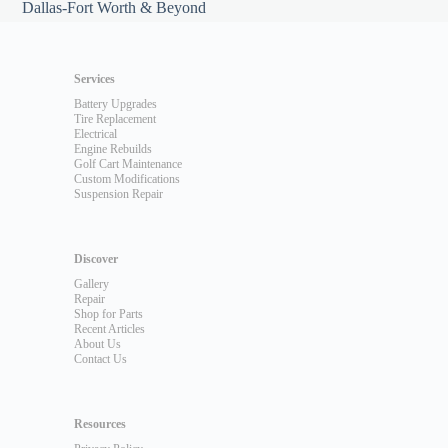
Dallas-Fort Worth & Beyond
Services
Battery Upgrades
Tire Replacement
Electrical
Engine Rebuilds
Golf Cart Maintenance
Custom Modifications
Suspension Repair
Discover
Gallery
Repair
Shop for Parts
Recent Articles
About Us
Contact Us
Resources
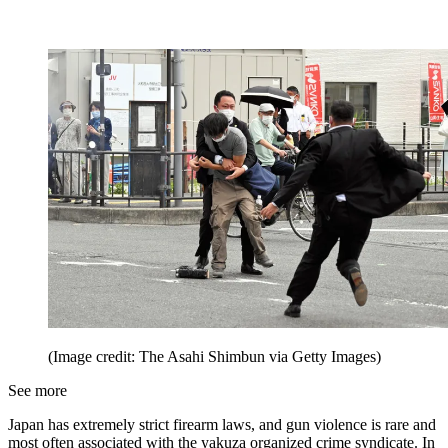
(Image credit: The Asahi Shimbun via Getty Images)
See more
Japan has extremely strict firearm laws, and gun violence is rare and
most often associated with the yakuza organized crime syndicate. In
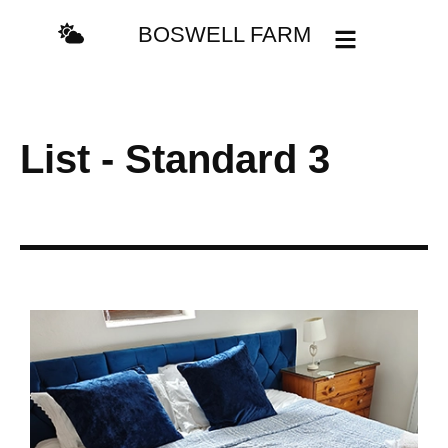
content
BOSWELL FARM
List - Standard 3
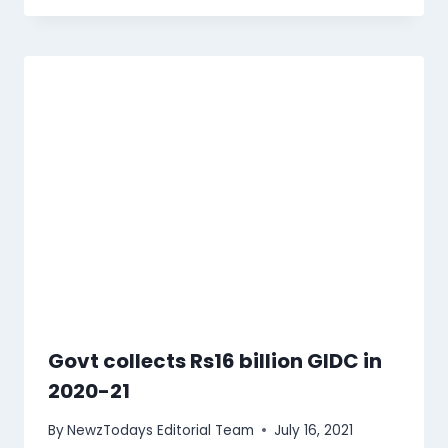
Govt collects Rs16 billion GIDC in
2020-21
By
NewzTodays Editorial Team
July 16, 2021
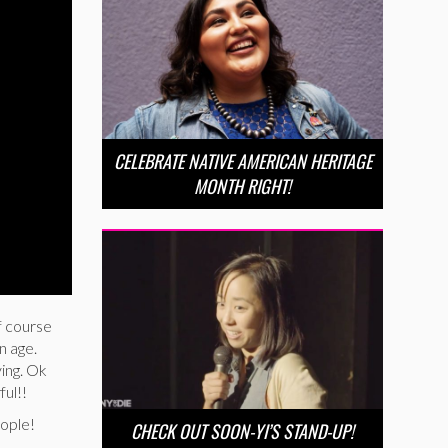
CELEBRATE NATIVE AMERICAN HERITAGE
MONTH RIGHT!
f course
n age.
ying. Ok
ful!!
eople!
CHECK OUT SOON-YI’S STAND-UP!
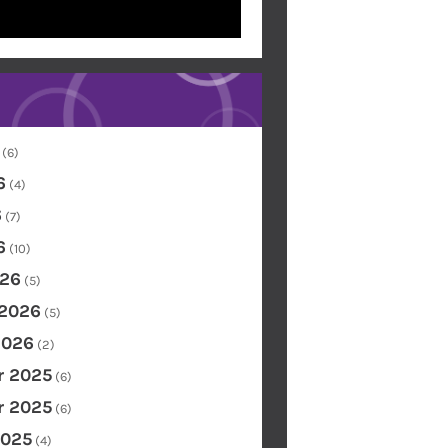
(6)
6
(4)
6
(7)
6
(10)
26
(5)
 2026
(5)
2026
(2)
 2025
(6)
 2025
(6)
2025
(4)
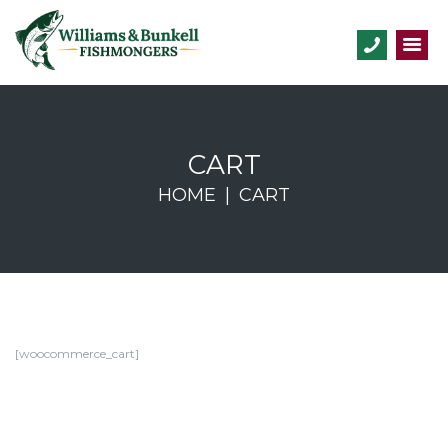
CART
HOME
CART
[woocommerce_cart]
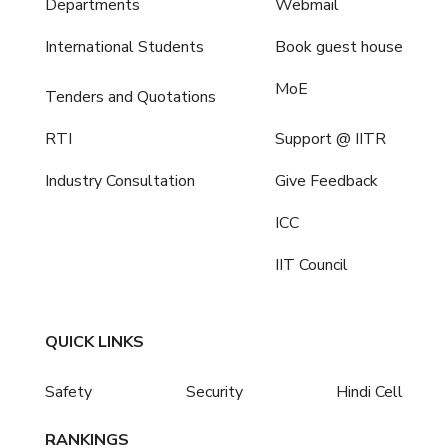
Departments
Webmail
International Students
Book guest house
MoE
Tenders and Quotations
RTI
Support @ IITR
Industry Consultation
Give Feedback
ICC
IIT Council
QUICK LINKS
Safety
Security
Hindi Cell
RANKINGS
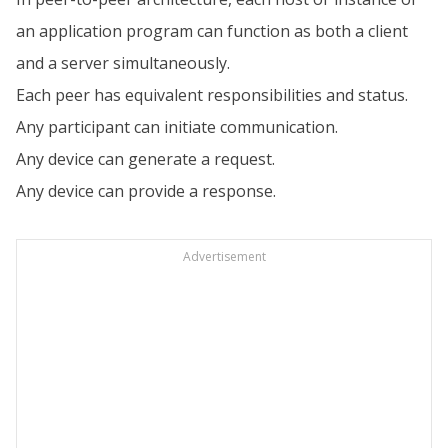
an application program can function as both a client
and a server simultaneously.
Each peer has equivalent responsibilities and status.
Any participant can initiate communication.
Any device can generate a request.
Any device can provide a response.
Advertisement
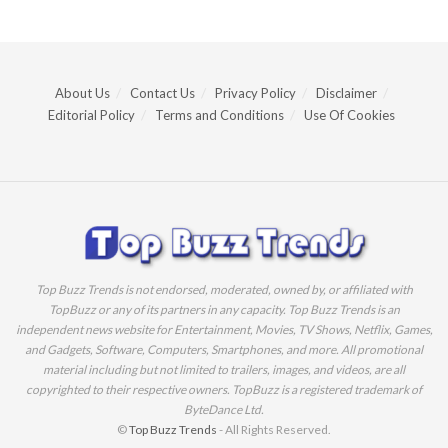
About Us
Contact Us
Privacy Policy
Disclaimer
Editorial Policy
Terms and Conditions
Use Of Cookies
Top Buzz Trends is not endorsed, moderated, owned by, or affiliated with
TopBuzz or any of its partners in any capacity. Top Buzz Trends is an
independent news website for Entertainment, Movies, TV Shows, Netflix, Games,
and Gadgets, Software, Computers, Smartphones, and more. All promotional
material including but not limited to trailers, images, and videos, are all
copyrighted to their respective owners. TopBuzz is a registered trademark of
ByteDance Ltd.
©
Top Buzz Trends
- All Rights Reserved.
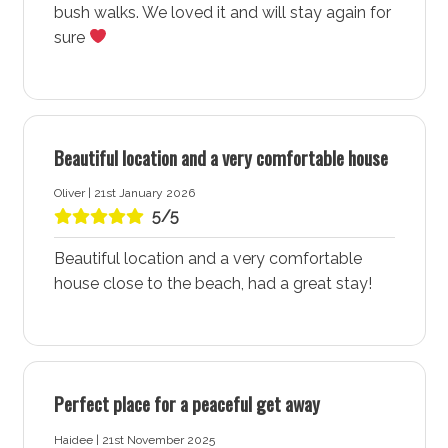
Washing machine: Yes
bush walks. We loved it and will stay again for
Dryer: Yes
sure
Clothes horse: Yes
Iron and ironing board: Yes
Hairdryer: Yes
Beautiful location and a very comfortable house
Port-a-Cot: No
Oliver | 21st January 2026
Highchair: No
5/5
Products provided: Laundry powder
Beautiful location and a very comfortable
Warnings and notices
house close to the beach, had a great stay!
Lower ground floor studio is locked and not
available for guests
More about Greenfields Beach House & Studio in
Perfect place for a peaceful get away
Vincentia - Jervis Bay
Haidee | 21st November 2025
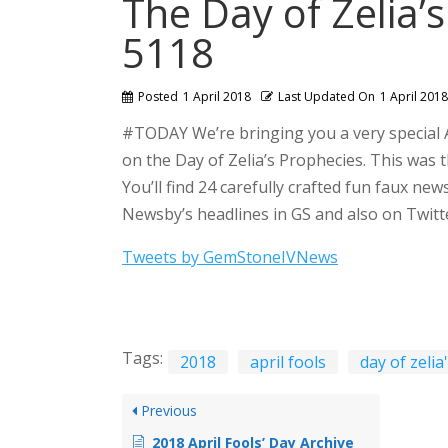
The Day of Zelia’
5118
Posted
1 April 2018
Last Updated On
1 April 2018
#TODAY We’re bringing you a very special A
on the Day of Zelia’s Prophecies. This was 
You’ll find 24 carefully crafted fun faux new
Newsby’s headlines in GS and also on Twitte
Tweets by GemStoneIVNews
Tags:
2018
april fools
day of zeli
Previous
2018 April Fools’ Day Archive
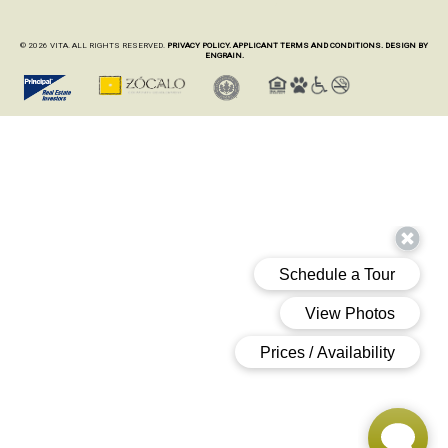
© 2026 VITA. ALL RIGHTS RESERVED.
PRIVACY POLICY.
APPLICANT TERMS AND CONDITIONS.
DESIGN BY
ENGRAIN.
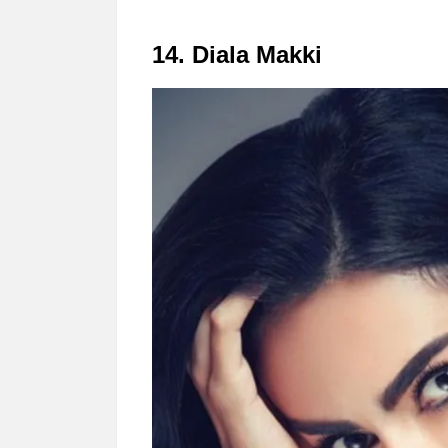
14. Diala Makki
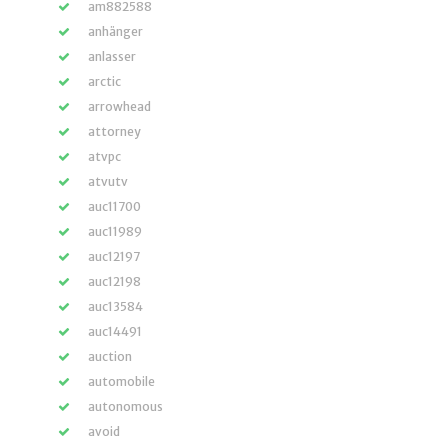
am882588
anhänger
anlasser
arctic
arrowhead
attorney
atvpc
atvutv
auc11700
auc11989
auc12197
auc12198
auc13584
auc14491
auction
automobile
autonomous
avoid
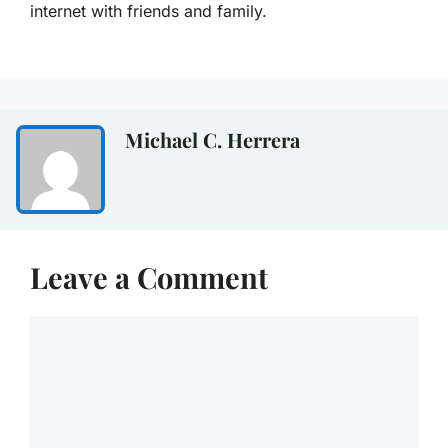
internet with friends and family.
Michael C. Herrera
Leave a Comment
Comment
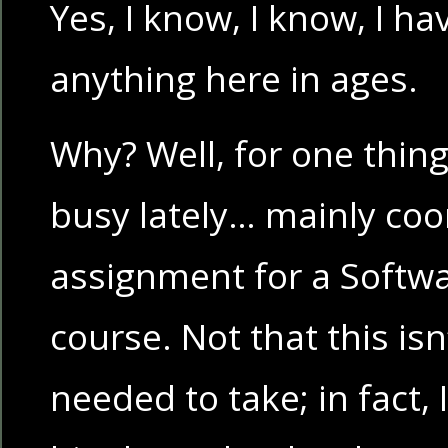
Yes, I know, I know, I ha
anything here in ages.
Why? Well, for one thing
busy lately… mainly coo
assignment for a Softw
course. Not that this is
needed to take; in fact, 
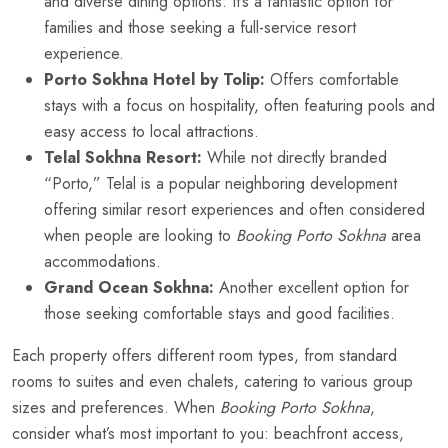
and diverse dining options. It’s a fantastic option for
families and those seeking a full-service resort
experience.
Porto Sokhna Hotel by Tolip:
Offers comfortable
stays with a focus on hospitality, often featuring pools and
easy access to local attractions.
Telal Sokhna Resort:
While not directly branded
“Porto,” Telal is a popular neighboring development
offering similar resort experiences and often considered
when people are looking to
Booking Porto Sokhna
area
accommodations.
Grand Ocean Sokhna:
Another excellent option for
those seeking comfortable stays and good facilities.
Each property offers different room types, from standard
rooms to suites and even chalets, catering to various group
sizes and preferences. When
Booking Porto Sokhna
,
consider what’s most important to you: beachfront access,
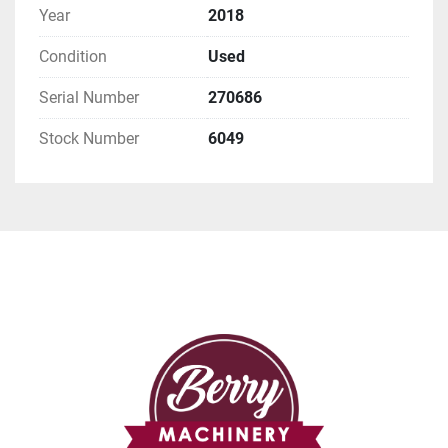
Year
2018
Condition
Used
Serial Number
270686
Stock Number
6049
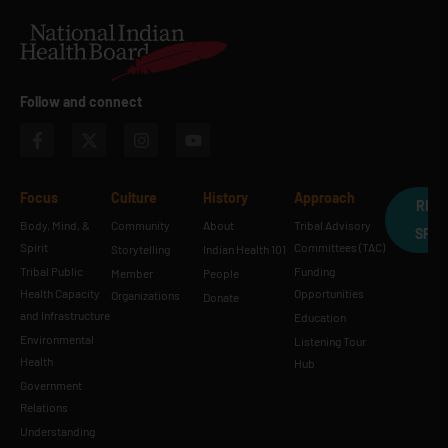
Follow and connect
Focus
Culture
History
Approach
REQ
Body, Mind, &
Community
About
Tribal Advisory
SPE
Spirit
Committees (TAC)
Storytelling
Indian Health 101
Tribal Public
Funding
Member
People
Health Capacity
Opportunities
Organizations
Donate
and Infrastructure
Education
Environmental
Listening Tour
Health
Hub
Government
Relations
Understanding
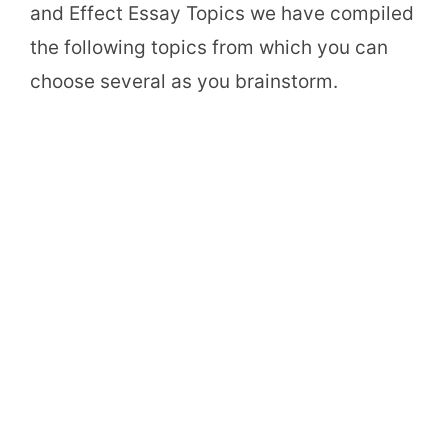
and Effect Essay Topics we have compiled
the following topics from which you can
choose several as you brainstorm.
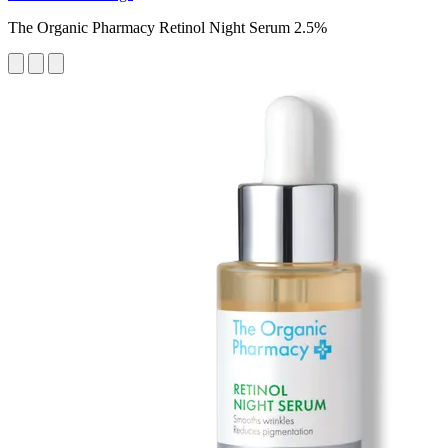
The Organic Pharmacy Retinol Night Serum 2.5%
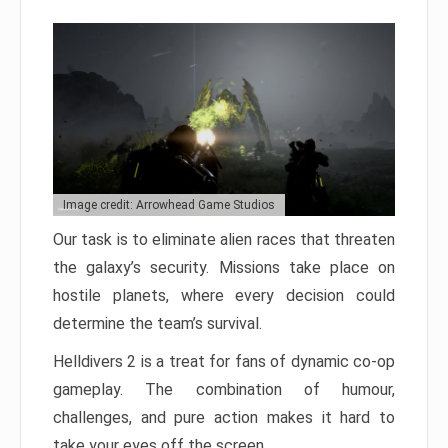
Image credit: Arrowhead Game Studios
Our task is to eliminate alien races that threaten
the galaxy’s security. Missions take place on
hostile planets, where every decision could
determine the team’s survival.
Helldivers 2 is a treat for fans of dynamic co-op
gameplay. The combination of humour,
challenges, and pure action makes it hard to
take your eyes off the screen.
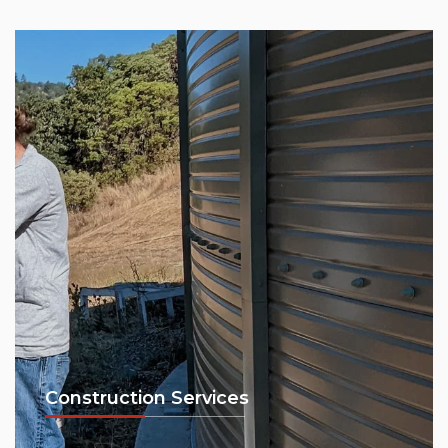
Construction Services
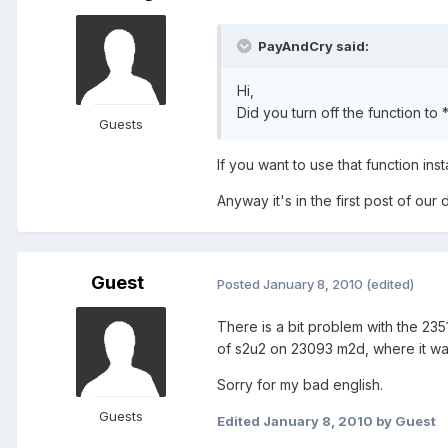
PayAndCry said:
Hi,
Did you turn off the function t
Guests
If you want to use that function ins
Anyway it's in the first post of our 
Guest
Posted
January 8, 2010
(edited)
There is a bit problem with the 23
of s2u2 on 23093 m2d, where it wa
Sorry for my bad english.
Guests
Edited
January 8, 2010
by Guest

--*--

# ASSIGNED TASK
Gather, from the listing above, every line carrying the word "Editorial".

# TASK RESULT
NewzTodays Editorial Team
Editorial Policy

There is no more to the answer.